Restate verbatim the span of lines below between the line with "Satin Poster - 2019 Dodge" and the line with "Choose options", including those two lines, and only that span.

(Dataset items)
—————

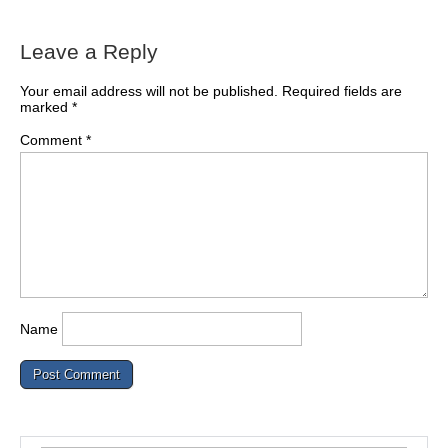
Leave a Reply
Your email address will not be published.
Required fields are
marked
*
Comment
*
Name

—————

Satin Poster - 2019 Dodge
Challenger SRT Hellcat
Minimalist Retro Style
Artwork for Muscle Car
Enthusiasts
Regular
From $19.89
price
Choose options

—————

→ **EXERCISE OUTPUT**:
Satin Poster - 2019 Dodge
Challenger SRT Hellcat
Minimalist Retro Style
Artwork for Muscle Car
Enthusiasts
Regular
From $19.89
price
Choose options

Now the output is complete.